The lines needed are those from the start of the records through the line holding "Çin Dışişleri Bakanı", each copied exactly.

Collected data
Segment Open
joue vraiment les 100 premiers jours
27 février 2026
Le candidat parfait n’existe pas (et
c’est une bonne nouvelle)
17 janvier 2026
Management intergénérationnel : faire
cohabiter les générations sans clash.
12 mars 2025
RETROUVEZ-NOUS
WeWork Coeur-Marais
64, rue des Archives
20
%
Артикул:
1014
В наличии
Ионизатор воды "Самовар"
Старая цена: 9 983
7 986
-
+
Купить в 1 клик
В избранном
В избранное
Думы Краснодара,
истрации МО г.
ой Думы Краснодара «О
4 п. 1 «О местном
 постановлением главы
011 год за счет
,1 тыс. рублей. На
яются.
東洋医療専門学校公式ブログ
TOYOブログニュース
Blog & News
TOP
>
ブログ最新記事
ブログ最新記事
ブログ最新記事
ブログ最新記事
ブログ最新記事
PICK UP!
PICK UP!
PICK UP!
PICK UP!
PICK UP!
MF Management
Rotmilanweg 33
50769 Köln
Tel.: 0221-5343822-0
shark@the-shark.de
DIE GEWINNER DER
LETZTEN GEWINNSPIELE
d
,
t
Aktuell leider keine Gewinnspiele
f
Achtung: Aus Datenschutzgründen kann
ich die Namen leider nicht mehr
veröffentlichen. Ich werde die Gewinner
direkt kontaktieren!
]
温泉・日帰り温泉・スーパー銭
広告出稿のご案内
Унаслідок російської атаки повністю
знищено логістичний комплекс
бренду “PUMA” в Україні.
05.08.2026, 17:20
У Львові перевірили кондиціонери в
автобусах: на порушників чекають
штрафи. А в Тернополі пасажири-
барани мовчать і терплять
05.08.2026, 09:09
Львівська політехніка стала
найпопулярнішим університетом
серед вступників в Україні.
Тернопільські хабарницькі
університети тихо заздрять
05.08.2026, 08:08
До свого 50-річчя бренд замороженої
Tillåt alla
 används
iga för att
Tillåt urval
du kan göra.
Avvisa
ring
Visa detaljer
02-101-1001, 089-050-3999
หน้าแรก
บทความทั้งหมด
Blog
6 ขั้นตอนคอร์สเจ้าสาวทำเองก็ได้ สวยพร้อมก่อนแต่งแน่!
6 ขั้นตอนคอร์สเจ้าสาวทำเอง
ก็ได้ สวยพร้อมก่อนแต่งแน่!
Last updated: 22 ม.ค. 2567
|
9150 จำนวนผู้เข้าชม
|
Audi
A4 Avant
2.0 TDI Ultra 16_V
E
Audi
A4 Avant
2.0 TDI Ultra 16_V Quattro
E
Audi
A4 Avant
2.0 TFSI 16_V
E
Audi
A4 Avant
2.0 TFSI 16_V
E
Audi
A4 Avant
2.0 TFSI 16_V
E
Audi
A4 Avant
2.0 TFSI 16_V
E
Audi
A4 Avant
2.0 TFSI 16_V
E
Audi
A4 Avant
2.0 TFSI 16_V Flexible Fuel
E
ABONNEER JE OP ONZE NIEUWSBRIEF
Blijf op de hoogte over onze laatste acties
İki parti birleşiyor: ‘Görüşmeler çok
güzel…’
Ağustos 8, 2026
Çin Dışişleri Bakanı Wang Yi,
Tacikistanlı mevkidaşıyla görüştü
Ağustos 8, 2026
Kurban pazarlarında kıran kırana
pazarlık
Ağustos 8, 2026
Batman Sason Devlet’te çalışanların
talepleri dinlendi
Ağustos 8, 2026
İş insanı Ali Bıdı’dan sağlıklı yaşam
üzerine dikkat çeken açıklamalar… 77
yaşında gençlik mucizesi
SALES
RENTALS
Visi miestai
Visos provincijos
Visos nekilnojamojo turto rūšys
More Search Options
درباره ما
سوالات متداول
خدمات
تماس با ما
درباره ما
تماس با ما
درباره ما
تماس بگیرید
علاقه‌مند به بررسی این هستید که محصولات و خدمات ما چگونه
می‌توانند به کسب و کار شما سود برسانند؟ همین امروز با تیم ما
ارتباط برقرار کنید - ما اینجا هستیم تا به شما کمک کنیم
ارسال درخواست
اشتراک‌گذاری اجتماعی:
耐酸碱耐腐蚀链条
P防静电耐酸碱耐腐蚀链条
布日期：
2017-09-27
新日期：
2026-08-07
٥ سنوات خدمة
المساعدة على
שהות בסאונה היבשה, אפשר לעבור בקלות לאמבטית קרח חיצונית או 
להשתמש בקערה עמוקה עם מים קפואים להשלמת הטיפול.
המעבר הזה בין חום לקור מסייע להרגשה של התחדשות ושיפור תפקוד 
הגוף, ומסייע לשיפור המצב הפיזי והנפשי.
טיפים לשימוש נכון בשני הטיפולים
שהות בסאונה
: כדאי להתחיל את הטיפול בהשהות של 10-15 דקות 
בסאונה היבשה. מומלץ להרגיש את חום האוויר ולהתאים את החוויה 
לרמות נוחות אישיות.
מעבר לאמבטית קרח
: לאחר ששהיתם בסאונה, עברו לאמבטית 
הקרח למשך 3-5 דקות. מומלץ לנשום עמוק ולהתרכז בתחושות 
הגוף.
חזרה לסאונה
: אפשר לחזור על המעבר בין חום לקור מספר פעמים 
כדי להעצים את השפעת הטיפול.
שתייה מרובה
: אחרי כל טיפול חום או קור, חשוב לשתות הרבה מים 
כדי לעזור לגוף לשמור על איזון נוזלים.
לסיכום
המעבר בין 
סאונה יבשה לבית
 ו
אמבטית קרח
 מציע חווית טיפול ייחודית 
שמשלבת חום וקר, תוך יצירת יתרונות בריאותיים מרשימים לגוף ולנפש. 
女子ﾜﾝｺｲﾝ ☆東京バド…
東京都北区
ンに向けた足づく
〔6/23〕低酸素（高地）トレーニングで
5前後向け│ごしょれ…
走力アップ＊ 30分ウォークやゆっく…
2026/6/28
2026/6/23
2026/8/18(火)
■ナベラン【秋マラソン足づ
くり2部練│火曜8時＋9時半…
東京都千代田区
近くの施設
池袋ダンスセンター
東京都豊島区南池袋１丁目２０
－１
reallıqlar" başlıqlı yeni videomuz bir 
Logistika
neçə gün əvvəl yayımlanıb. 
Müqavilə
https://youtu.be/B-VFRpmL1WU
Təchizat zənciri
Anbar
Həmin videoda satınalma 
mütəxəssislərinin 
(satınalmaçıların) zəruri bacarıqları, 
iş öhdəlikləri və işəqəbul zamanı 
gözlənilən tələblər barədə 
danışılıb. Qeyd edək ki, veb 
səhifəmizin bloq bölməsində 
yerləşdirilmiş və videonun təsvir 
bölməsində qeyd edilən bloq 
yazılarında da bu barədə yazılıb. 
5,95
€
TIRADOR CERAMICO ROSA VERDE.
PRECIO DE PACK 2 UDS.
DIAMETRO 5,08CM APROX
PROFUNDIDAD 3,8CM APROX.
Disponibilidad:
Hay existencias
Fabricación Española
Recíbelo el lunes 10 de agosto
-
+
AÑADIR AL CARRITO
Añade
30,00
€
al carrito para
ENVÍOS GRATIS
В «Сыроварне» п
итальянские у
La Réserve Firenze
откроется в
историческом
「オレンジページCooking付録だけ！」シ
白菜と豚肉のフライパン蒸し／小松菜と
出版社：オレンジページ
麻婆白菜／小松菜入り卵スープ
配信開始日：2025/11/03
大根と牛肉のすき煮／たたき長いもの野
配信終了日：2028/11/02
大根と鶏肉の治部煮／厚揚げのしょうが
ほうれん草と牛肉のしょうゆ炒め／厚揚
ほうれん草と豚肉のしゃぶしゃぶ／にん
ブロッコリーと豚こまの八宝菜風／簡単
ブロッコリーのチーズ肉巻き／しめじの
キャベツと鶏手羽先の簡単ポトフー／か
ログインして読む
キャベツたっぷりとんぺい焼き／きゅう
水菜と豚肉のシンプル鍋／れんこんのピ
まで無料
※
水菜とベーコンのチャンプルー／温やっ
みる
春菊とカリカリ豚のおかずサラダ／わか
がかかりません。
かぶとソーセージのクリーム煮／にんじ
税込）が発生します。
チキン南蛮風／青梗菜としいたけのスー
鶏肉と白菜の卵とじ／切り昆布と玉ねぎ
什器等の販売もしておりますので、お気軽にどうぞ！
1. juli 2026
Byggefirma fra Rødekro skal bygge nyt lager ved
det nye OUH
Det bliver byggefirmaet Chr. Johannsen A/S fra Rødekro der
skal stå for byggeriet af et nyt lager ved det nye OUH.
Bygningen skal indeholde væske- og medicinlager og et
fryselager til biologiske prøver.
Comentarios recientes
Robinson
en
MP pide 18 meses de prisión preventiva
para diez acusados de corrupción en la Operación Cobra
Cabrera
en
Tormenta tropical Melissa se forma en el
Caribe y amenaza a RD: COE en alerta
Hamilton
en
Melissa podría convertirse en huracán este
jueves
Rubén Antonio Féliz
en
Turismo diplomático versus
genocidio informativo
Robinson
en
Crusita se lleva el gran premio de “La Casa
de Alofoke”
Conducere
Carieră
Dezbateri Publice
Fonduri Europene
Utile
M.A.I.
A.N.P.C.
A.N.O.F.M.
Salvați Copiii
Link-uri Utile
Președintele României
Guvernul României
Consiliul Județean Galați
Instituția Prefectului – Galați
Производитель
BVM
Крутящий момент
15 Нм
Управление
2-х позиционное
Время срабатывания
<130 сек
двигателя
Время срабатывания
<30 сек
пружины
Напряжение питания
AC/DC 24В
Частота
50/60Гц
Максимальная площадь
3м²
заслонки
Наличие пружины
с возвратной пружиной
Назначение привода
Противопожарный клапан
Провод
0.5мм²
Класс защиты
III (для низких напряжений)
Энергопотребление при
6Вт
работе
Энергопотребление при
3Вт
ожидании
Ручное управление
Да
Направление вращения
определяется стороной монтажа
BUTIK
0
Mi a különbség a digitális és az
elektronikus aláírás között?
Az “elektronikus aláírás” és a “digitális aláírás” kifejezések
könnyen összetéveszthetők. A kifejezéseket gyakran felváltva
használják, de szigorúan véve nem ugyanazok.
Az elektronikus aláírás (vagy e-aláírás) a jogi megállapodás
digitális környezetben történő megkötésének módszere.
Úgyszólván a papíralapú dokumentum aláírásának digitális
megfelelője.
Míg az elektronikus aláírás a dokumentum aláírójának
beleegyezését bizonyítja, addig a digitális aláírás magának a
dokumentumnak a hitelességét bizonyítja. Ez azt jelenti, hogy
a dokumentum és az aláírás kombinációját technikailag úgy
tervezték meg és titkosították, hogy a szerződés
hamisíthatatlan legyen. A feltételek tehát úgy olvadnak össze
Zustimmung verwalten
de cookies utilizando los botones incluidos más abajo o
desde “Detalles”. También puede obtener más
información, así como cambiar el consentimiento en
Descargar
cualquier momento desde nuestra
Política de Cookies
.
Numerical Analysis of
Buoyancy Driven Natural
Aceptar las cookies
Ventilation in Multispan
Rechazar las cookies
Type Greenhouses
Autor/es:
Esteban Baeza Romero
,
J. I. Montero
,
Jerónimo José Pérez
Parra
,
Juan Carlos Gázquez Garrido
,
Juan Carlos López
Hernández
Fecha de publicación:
Segment Closed
| OUTPUT OF THE TASK |
joue vraiment les 100 premiers jours
27 février 2026
Le candidat parfait n’existe pas (et
c’est une bonne nouvelle)
17 janvier 2026
Management intergénérationnel : faire
cohabiter les générations sans clash.
12 mars 2025
RETROUVEZ-NOUS
WeWork Coeur-Marais
64, rue des Archives
20
%
Артикул:
1014
В наличии
Ионизатор воды "Самовар"
Старая цена: 9 983
7 986
-
+
Купить в 1 клик
В избранном
В избранное
Думы Краснодара,
истрации МО г.
ой Думы Краснодара «О
4 п. 1 «О местном
 постановлением главы
011 год за счет
,1 тыс. рублей. На
яются.
東洋医療専門学校公式ブログ
TOYOブログニュース
Blog & News
TOP
>
ブログ最新記事
ブログ最新記事
ブログ最新記事
ブログ最新記事
ブログ最新記事
PICK UP!
PICK UP!
PICK UP!
PICK UP!
PICK UP!
MF Management
Rotmilanweg 33
50769 Köln
Tel.: 0221-5343822-0
shark@the-shark.de
DIE GEWINNER DER
LETZTEN GEWINNSPIELE
d
,
t
Aktuell leider keine Gewinnspiele
f
Achtung: Aus Datenschutzgründen kann
ich die Namen leider nicht mehr
veröffentlichen. Ich werde die Gewinner
direkt kontaktieren!
]
温泉・日帰り温泉・スーパー銭
広告出稿のご案内
Унаслідок російської атаки повністю
знищено логістичний комплекс
бренду “PUMA” в Україні.
05.08.2026, 17:20
У Львові перевірили кондиціонери в
автобусах: на порушників чекають
штрафи. А в Тернополі пасажири-
барани мовчать і терплять
05.08.2026, 09:09
Львівська політехніка стала
найпопулярнішим університетом
серед вступників в Україні.
Тернопільські хабарницькі
університети тихо заздрять
05.08.2026, 08:08
До свого 50-річчя бренд замороженої
Tillåt alla
 används
iga för att
Tillåt urval
du kan göra.
Avvisa
ring
Visa detaljer
02-101-1001, 089-050-3999
หน้าแรก
บทความทั้งหมด
Blog
6 ขั้นตอนคอร์สเจ้าสาวทำเองก็ได้ สวยพร้อมก่อนแต่งแน่!
6 ขั้นตอนคอร์สเจ้าสาวทำเอง
ก็ได้ สวยพร้อมก่อนแต่งแน่!
Last updated: 22 ม.ค. 2567
|
9150 จำนวนผู้เข้าชม
|
Audi
A4 Avant
2.0 TDI Ultra 16_V
E
Audi
A4 Avant
2.0 TDI Ultra 16_V Quattro
E
Audi
A4 Avant
2.0 TFSI 16_V
E
Audi
A4 Avant
2.0 TFSI 16_V
E
Audi
A4 Avant
2.0 TFSI 16_V
E
Audi
A4 Avant
2.0 TFSI 16_V
E
Audi
A4 Avant
2.0 TFSI 16_V
E
Audi
A4 Avant
2.0 TFSI 16_V Flexible Fuel
E
ABONNEER JE OP ONZE NIEUWSBRIEF
Blijf op de hoogte over onze laatste acties
İki parti birleşiyor: ‘Görüşmeler çok
güzel…’
Ağustos 8, 2026
Çin Dışişleri Bakanı Wang Yi,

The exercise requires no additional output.